Like all finance ministries they were alarmed at the growing shortfalls that had to be financed by bond issues. Yet they were compelled to tolerate this state of affairs during the late Seventies and early Eighties.
But by 1985 they had had enough. A sharp correction in the fiscal deficit was introduced, and that was relatively successful because of the windfall tax revenue that came about as a result of large increases in nominal corporate and income profits, partly as a consequence of the boom in real estate and stock market prices.
In the reconstruction period after the war, Japanese banks had invested both in land and more actively in the stock market. They were therefore directly beneficiaries of rising prices, and indirectly they also benefited as the security of their loans to private clients improved. On private sector principles they were therefore willing lenders to entrepreneurial projects.
Something needs to be said particularly about the real estate boom which has subsequently been described as a 'bubble'. The characteristic that motivated the bubble is now thought to be a departure in nominal values from fundamental values.
Typically, the Emperor's Palace in the Marunouchi district of central Tokyo was valued at higher levels than the whole of California. This was thought to be the most dramatic example of an abandonment of fundamental values.

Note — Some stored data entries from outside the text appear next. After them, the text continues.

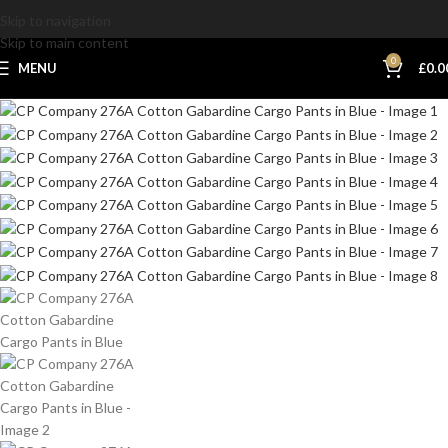
Skip to navigation
Skip to main content
0
MENU
£
0.0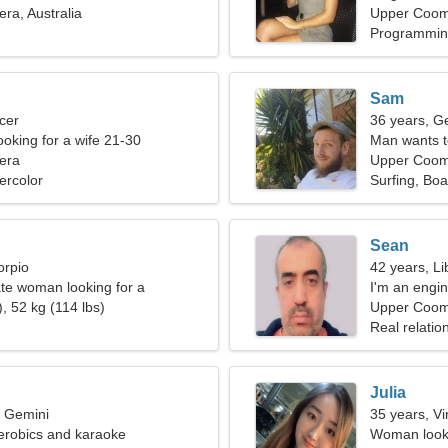
a, Australia
Upper Coo
Programming
Sam
cer
36 years, G
ooking for a wife 21-30
Man wants 
era
Upper Coome
ercolor
Surfing, Bo
Sean
orpio
42 years, Li
ate woman looking for a
I'm an engi
elationship
, 52 kg (114 lbs)
Upper Coo
Real relatio
Julia
, Gemini
35 years, Vi
aerobics and karaoke
Woman looki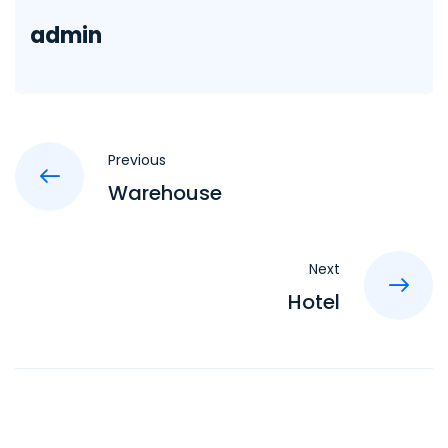
admin
Previous
Warehouse
Next
Hotel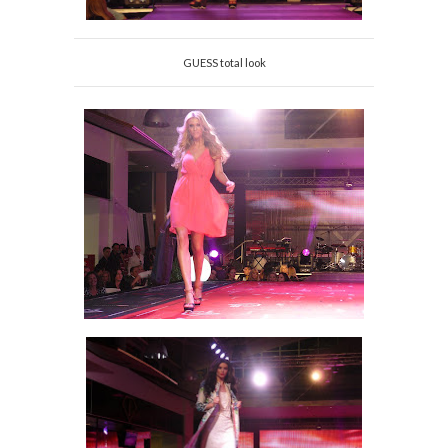
GUESS total look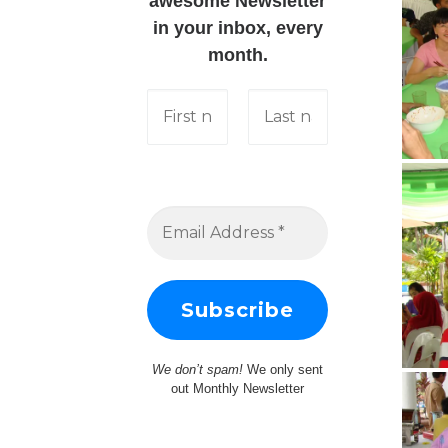
awesome Newsletter
in your inbox, every
month.
We don’t spam!
We only sent
out Monthly Newsletter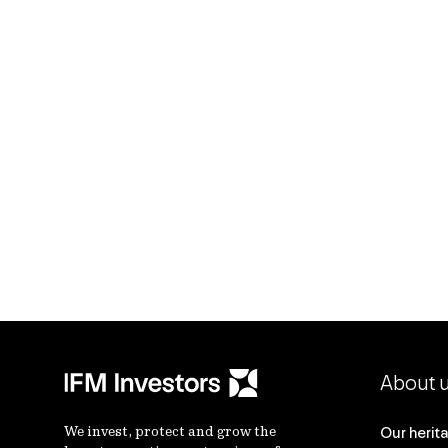
About 
We invest, protect and grow the
Our herit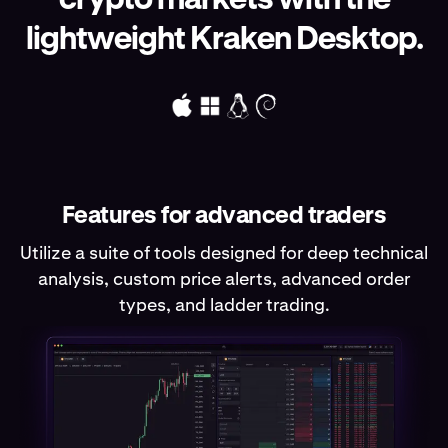
lightweight Kraken Desktop.
Features for advanced traders
Utilize a suite of tools designed for deep technical
analysis, custom price alerts, advanced order
types, and ladder trading.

Yet there is nothing very precise or fundamental about real estate values. My recollection is that ever since 1960 Japanese land prices were startlingly high. At the time, this was attributed to the large population that had to live in the small coastal belt between Tokyo and Osaka. At any rate no one thought land prices were unusually high. It is only hindsight that that vision developed.
In any event, higher nominal incomes did wonders for fiscal consolidation. Tax revenues rose and a stringent MOF was able to curb expenditure. The only fly in the ointment was the fact that Japan could not raise interest rates without a storm of international protest based on the argument that they would attract too much footloose capital.
However, finally between May1989 and August 1990, the Bank of Japan increased the official discount rate five times from 2.5 per cent to 6 per cent. Fiscal Consolidation was now complete.
What were the consequences? As is well known, the Japanese economy collapsed. Asset prices tumbled so that the banking system was riddled with loans against non-performing assets. Banks have been blamed for reckless lending, but my observation is that Japanese banks are like much of Japanese society, rather conservative.
The real cause of Japan's collapse was fiscal orthodoxy, which again was the end result of conservative thinking in the corridors of power.
Throughout the period of fast development in Japan, there has been a continuous struggle between those who have sought to exploit fully Japan's industrial potential and those who have advocated sound finance.
The lesson to be learnt from Japan is that, if the initial step is taken to expand capacity through deficits, it is a fatal error to attempt a reversal of that policy by fiscal consolidation. The only solution is to assist the boom to continue and hope that time will slow it down.
Japan's post-war development is an admirable example of economic mistakes and their consequences. Perhaps it was a mistake for the country ever to embark on deficit financing after 1970; however those were the policies that enabled them to keep their growth rate at a level they had been accustomed to; what is certain is that the effort for fiscal consolidation in the late Eighties was a disaster. No amount of deficit financing now is able to wipe out the devastation caused by 'sound finance'.